Activity> Starting at the line below holding "Identify the click" and stopping at the line holding "[button] (246, 39)", print every line exactly, both ends included, and leave the rest out.

Extracted records>

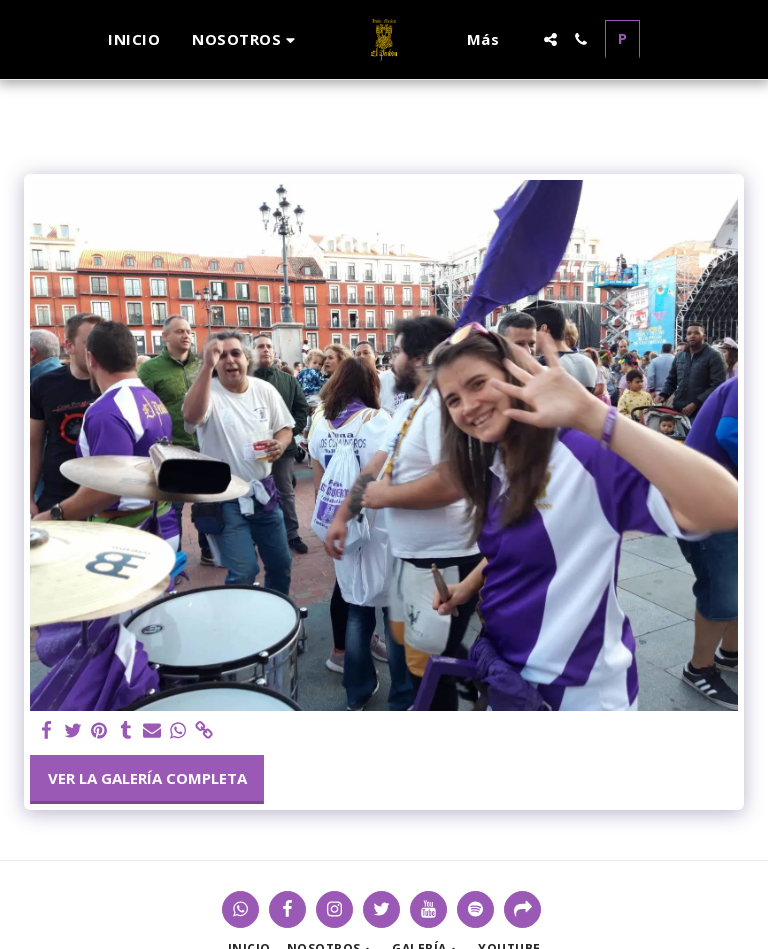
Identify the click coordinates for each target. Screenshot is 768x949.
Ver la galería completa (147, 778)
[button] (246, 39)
--
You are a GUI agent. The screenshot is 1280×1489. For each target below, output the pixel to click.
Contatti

Result below>
Identify the click coordinates for each target. Screenshot is 768x949.
Ver la galería completa (147, 778)
[button] (246, 39)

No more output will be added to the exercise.